On 08/25/2015 11:02 AM, Daniel Vetter wrote:
On Mon, Aug 24, 2015 at 04:52:13PM +0100, Daniel Stone wrote:
Hi Thomas,
On 24 August 2015 at 10:50, Thomas Hellstrom thomas@shipmail.org wrote:
In any case, Ideally I'd want the struct dma_buf_sync look something like
enum dma_buf_sync_flags { DMA_BUF_SYNC_READ = (1 << 0), DMA_BUF_SYNC_WRITE = (2 << 0), DMA_BUF_SYNC_RW = (3 << 0), DMA_BUF_SYNC_START = (0 << 2), DMA_BUF_SYNC_END = (1 << 2),
DMA_BUF_SYNC_VALID_FLAGS_MASK = DMA_BUF_SYNC_RW | DMA_BUF_SYNC_END
};
/* begin/end dma-buf functions used for userspace mmap. */ struct dma_buf_sync { enum dma_buf_sync_flags flags; __u64 x; __u64 width;
/* 2D Sync parameters */ __u64 stride; __u64 y; __u64 height;
}
So again, why use a 2D sync in the first place when it's probably possible to batch 1D syncs in the driver? It all boils down to the number of syscalls required, and also the fact that it's probably not trivial to batch sync calls in the read-write case. One can, again, argue that there might be 3D cases or other obscure sync cases, but in that case, let's implement them in the future if the overhead becomes unbearable. If the sync mechanism gets established as mandatory, the problem will solve itself. And at least now we cover the most common case and we don't need to add a new multiplexing mechanism in the sync IOCTL since we already have one in the IOCTL mechanism. We can simply add a new sync IOCTL for new obscure sync cases if desired.

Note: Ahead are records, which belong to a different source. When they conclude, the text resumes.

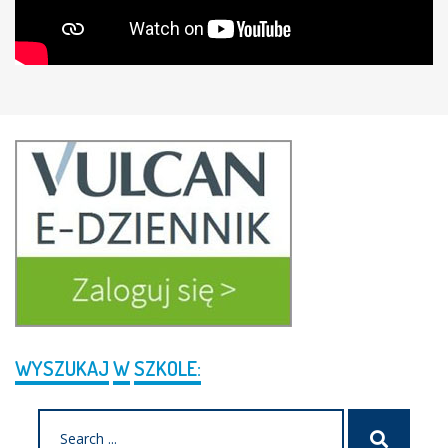
WYSZUKAJ
W
SZKOLE:
Search
Szukaj
for:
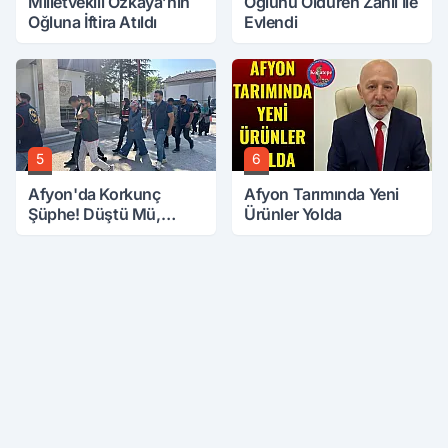
Milletvekili Özkaya’nın
Oğlunu Öldüren Zanlı İle
Oğluna İftira Atıldı
Evlendi
5
6
Afyon'da Korkunç
Afyon Tarımında Yeni
Şüphe! Düştü Mü,
Ürünler Yolda
Öldürüldü Mü!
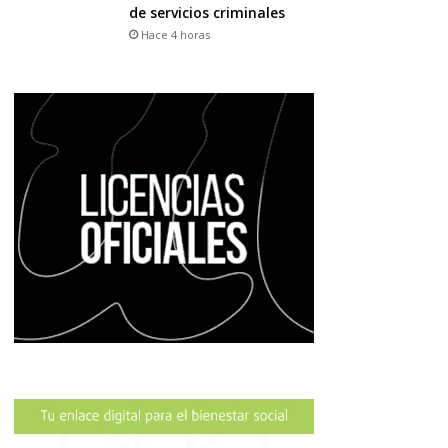
de servicios criminales
Hace 4 horas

I still don't think this ameliorates the need for batching: consider the case where you update two disjoint screen regions and want them both flushed. Either you issue two separate sync calls (which can be disadvantageous performance-wise on some hardware / setups), or you accumulate the regions and only flush later. So either two ioctls (one in the style of dirtyfb and one to perform the sync/flush; you can shortcut to assume the full buffer was damaged if the former is missing), or one like this:
struct dma_buf_sync_2d { enum dma_buf_sync_flags flags;
__u64 stride_bytes; __u32 bytes_per_pixel; __u32 num_regions; struct { __u64 x; __u64 y; __u64 width; __u64 height; } regions[];
};
I really feel like any kind of multi-range flush interface is feature bloat, and if we do it then we should only do it later on when there's a clear need for it.
IMO all the use-cases so far that wanted to do this have been 2D updates. and having only a 1D sync will most probably scare people away from this interface.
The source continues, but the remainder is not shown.